┌─ Source information
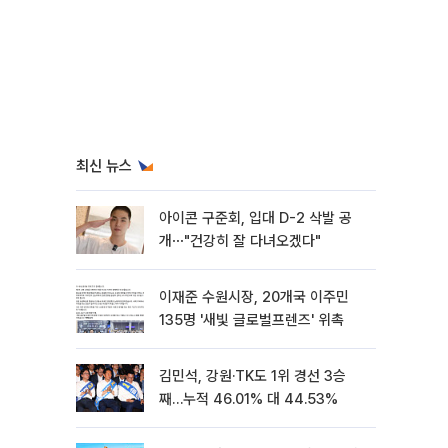
최신 뉴스
아이콘 구준회, 입대 D-2 삭발 공
개⋯"건강히 잘 다녀오겠다"
이재준 수원시장, 20개국 이주민
135명 '새빛 글로벌프렌즈' 위촉
김민석, 강원·TK도 1위 경선 3승
째…누적 46.01% 대 44.53%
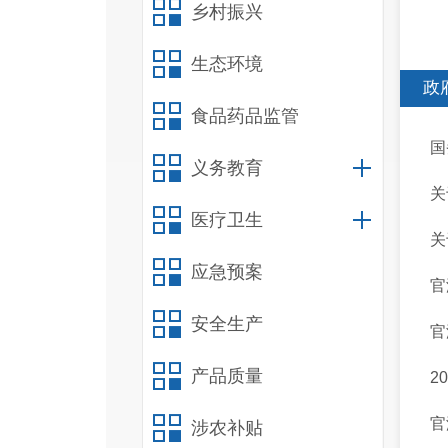
乡村振兴
生态环境
政
食品药品监管
国
义务教育
关
医疗卫生
关
应急预案
官
安全生产
官
产品质量
2
官
涉农补贴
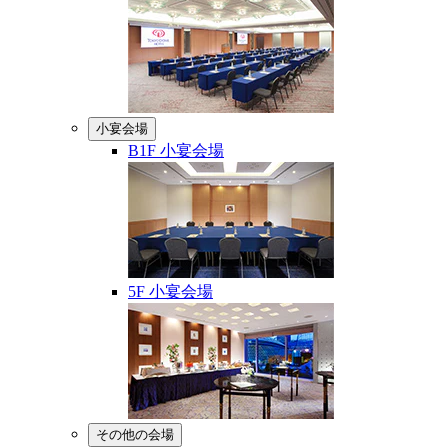
小宴会場
B1F 小宴会場
5F 小宴会場
その他の会場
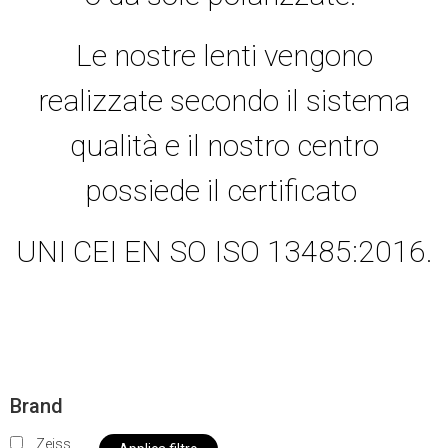
Le nostre lenti vengono
realizzate secondo il sistema
qualità e il nostro centro
possiede il certificato
UNI CEI EN SO ISO 13485:2016.
Brand
Zeiss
└─
## Exercise
Exclude all pictures and return precisely the lines from the one containing "째…누적 46.01% 대 44.53%" through the closing line of the data.

## Answer for this exercise
째…누적 46.01% 대 44.53%
乡村振兴
生态环境
政
食品药品监管
国
义务教育
关
医疗卫生
关
应急预案
官
安全生产
官
产品质量
2
官
涉农补贴
小宴会場
B1F 小宴会場
5F 小宴会場
その他の会場
Le nostre lenti vengono
realizzate secondo il sistema
qualità e il nostro centro
possiede il certificato
UNI CEI EN SO ISO 13485:2016.
Brand
Zeiss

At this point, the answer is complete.